## PROBLEM
Transcribe exactly, and only, the lines that run from the one containing "Vermouth Royal Extra Dry (63, 1543)" through the end of the records.

[Stored records]
* * *

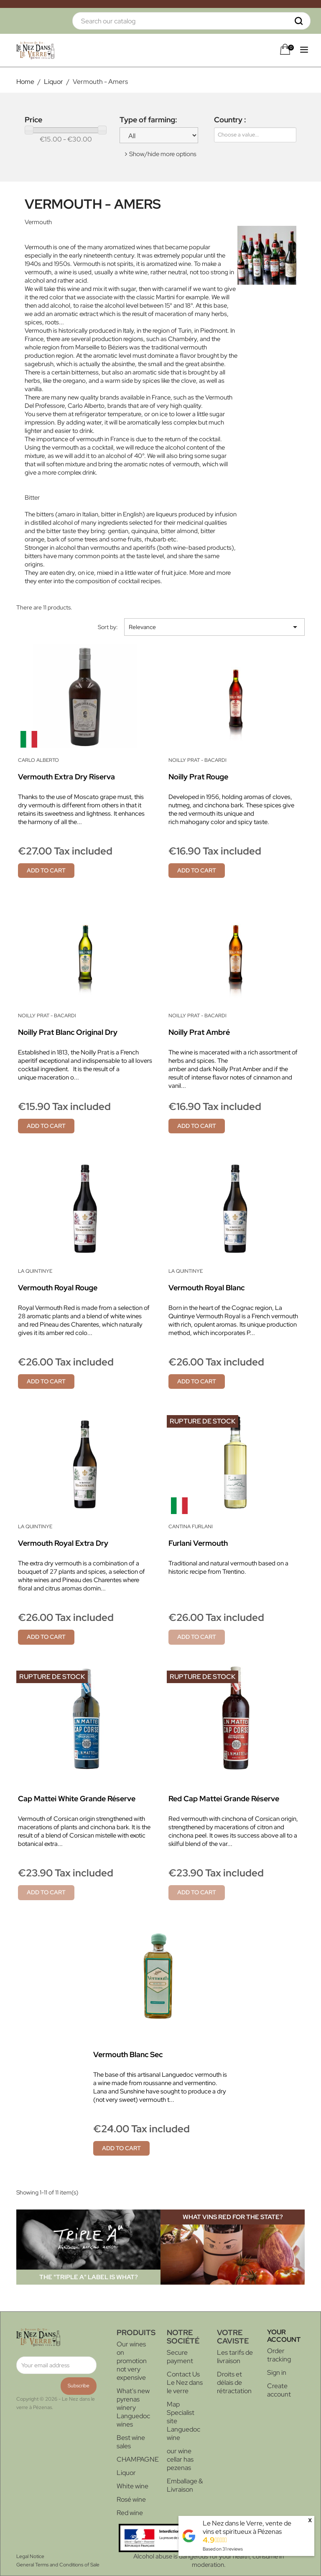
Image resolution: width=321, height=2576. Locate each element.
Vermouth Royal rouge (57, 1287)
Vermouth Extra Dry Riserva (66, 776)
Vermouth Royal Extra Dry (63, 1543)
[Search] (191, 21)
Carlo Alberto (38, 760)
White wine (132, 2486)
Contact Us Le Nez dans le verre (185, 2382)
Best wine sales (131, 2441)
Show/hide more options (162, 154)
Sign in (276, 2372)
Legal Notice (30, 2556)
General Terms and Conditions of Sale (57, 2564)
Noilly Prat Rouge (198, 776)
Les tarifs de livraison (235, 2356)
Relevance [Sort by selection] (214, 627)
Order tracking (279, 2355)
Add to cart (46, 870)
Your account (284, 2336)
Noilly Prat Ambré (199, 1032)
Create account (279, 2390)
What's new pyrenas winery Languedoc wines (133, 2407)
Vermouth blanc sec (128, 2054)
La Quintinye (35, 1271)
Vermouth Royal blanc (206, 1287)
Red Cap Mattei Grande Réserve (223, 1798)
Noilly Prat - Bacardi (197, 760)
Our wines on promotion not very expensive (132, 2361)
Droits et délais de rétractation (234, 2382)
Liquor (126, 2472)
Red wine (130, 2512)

* * *

## EXERCISE ANSWER
Vermouth Royal Extra Dry (63, 1543)
[Search] (191, 21)
Carlo Alberto (38, 760)
White wine (132, 2486)
Contact Us Le Nez dans le verre (185, 2382)
Best wine sales (131, 2441)
Show/hide more options (162, 154)
Sign in (276, 2372)
Legal Notice (30, 2556)
General Terms and Conditions of Sale (57, 2564)
Noilly Prat Rouge (198, 776)
Les tarifs de livraison (235, 2356)
Relevance [Sort by selection] (214, 627)
Order tracking (279, 2355)
Add to cart (46, 870)
Your account (284, 2336)
Noilly Prat Ambré (199, 1032)
Create account (279, 2390)
What's new pyrenas winery Languedoc wines (133, 2407)
Vermouth blanc sec (128, 2054)
La Quintinye (35, 1271)
Vermouth Royal blanc (206, 1287)
Red Cap Mattei Grande Réserve (223, 1798)
Noilly Prat - Bacardi (197, 760)
Our wines on promotion not very expensive (132, 2361)
Droits et délais de rétractation (234, 2382)
Liquor (126, 2472)
Red wine (130, 2512)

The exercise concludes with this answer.